Gold’s recent surge is being attributed to a number of factors including global uncertainties, monetary expectations, and domestic currency weakness.
Since 2022, a series of global conflicts, from Russia’s invasion of Ukraine to rising China-Taiwan and US-China tensions, along with the prolonged Israel-Hamas war, has shaken financial stability worldwide. Amid this turmoil, gold has re-emerged as a preferred safe haven.
Central banks have led the charge, and sharply increased their bullion holdings in recent years. As per the World Gold Council data, they bought 1,082 tonnes in 2022, 1,037 tonnes in 2023, and a record 1,180 tonnes in 2024, which is more than double the earlier annual average of about 500 tonnes. Many also began shifting their reserves from the Bank of England’s vaults to domestic facilities, reflecting a push for financial sovereignty. For example, India alone repatriated about 214 metric tonnes between 2022 and 2024.
Additionally, gold’s rally is also tied to the US dollar’s weakness. The dollar index, which tracks its strength against six major currencies, has dropped nearly 10 per cent in 2025, driving investors away from dollar-based assets. The decline stems from Trump’s tariff policies, which have strained global trade, and America’s swelling debt load. His proposed “One big, beautiful bill” could add over $3.9 trillion to US debt. With fiscal deficits widening, Moody’s has already downgraded the US credit rating, further fuelling gold’s appeal as a safe, long-term asset.
When did gold surge like this before?
This is not the first time gold has gone on a spectacular run. Two earlier periods stand out in history, the first being the bull run of 1979-80 and then the surge of the 1930s.
Between 1978 and early 1980, global gold prices quadrupled from around $200 to over $850 an ounce. The drivers were a volatile mix of double-digit inflation, oil shocks, and geopolitical crises including the Iranian Revolution and the Soviet invasion of Afghanistan.
In India, though import controls were strict under the Gold Control Act, domestic prices still mirrored the international trend. Historical data show that the price of 24-carat gold rose from ₹937 per 10 grams in 1979 to ₹1,330 in 1980, marking a surge of nearly 45 per cent.

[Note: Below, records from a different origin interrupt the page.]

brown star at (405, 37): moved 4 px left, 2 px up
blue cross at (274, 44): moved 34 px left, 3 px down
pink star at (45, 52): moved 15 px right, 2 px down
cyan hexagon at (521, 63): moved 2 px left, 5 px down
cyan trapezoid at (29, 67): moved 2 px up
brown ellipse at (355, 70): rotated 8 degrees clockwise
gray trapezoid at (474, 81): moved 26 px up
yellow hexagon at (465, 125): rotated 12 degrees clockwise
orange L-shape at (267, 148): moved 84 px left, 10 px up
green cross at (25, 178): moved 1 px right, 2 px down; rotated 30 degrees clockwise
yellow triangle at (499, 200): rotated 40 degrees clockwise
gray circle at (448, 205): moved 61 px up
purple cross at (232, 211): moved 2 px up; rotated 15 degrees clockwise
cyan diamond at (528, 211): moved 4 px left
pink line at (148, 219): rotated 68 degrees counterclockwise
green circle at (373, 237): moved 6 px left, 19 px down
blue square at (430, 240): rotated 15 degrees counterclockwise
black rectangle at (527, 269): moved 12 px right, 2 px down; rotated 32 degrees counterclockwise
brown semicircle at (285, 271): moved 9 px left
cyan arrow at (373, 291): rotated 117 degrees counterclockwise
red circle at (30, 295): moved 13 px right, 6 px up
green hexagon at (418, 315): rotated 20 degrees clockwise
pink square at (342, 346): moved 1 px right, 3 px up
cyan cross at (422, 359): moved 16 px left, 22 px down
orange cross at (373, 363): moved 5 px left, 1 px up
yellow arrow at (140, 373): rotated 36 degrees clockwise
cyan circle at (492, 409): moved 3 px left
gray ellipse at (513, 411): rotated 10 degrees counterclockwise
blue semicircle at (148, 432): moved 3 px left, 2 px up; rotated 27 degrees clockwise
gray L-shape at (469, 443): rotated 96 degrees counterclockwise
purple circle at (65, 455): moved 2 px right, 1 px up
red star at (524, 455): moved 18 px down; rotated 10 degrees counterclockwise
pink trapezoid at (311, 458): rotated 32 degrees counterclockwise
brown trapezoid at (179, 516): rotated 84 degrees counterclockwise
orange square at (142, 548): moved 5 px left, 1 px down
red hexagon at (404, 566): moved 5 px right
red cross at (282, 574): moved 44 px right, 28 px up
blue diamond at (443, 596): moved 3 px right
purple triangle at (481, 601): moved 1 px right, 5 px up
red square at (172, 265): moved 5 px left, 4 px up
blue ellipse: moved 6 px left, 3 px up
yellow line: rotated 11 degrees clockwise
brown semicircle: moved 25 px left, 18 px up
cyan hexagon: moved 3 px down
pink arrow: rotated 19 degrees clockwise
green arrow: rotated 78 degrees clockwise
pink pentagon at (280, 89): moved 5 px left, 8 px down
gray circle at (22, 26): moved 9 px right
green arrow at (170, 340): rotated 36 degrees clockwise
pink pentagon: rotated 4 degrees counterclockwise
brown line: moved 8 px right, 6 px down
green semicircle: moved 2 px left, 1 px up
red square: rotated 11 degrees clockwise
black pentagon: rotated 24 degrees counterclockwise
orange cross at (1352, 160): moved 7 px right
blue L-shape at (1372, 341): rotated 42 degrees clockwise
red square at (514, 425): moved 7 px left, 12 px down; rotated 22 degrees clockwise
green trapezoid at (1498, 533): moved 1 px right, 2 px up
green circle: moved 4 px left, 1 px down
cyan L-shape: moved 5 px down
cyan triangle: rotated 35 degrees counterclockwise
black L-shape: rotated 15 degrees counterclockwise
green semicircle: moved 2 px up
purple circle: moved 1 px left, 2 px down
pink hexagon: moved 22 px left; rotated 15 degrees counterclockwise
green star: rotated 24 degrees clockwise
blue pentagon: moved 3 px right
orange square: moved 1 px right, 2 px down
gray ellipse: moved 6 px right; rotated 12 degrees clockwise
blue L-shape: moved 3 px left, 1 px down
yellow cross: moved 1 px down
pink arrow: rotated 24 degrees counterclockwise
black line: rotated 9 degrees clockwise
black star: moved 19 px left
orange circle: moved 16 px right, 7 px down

But once US Federal Reserve Chairman Paul Volcker sharply raised interest rates to tame inflation (famously known as the Volcker shock), gold’s glory faded. By 1982, prices had fallen by more than 50 per cent from their peaks. For nearly two decades, gold languished in a bear market, trading sideways until the early 2000s.
Great Depression of the 1930s
During the Great Depression, the world faced banking collapses and deflation. In 1933, US President Franklin D Roosevelt banned private gold ownership and in 1934 revalued gold from $20.67 to $35 per ounce under the Gold Reserve Act. This policy shift instantly raised the official gold price by about 70 per cent, one of the largest jumps in history.
Though this rise was largely administrative, not market-driven, it showed how monetary policy and fear of currency devaluation could alter gold’s fortunes overnight. Prices remained stable for decades afterward under the Bretton Woods system, until gold was fully liberalised in 1971.
Will history repeat itself?
History suggests that gold’s biggest rallies often coincide with fear, inflation, and uncertainty and they tend to cool once stability and higher interest rates return.
The 1930s surge was policy-driven while the 1980 boom was mainly inflation-driven. Today’s rally combines both elements of policy uncertainty and global fear. But unlike in the past, central banks themselves are now among the largest buyers of gold. The Reserve Bank of India, for instance, has steadily increased its gold reserves to over 850 tonnes, diversifying away from dollar assets.
That steady institutional demand may act as a pillar for prices even if speculative sentiment cools. Yet, analysts warn that if inflation falls sharply and real rates rise, gold could face a correction similar to 1980.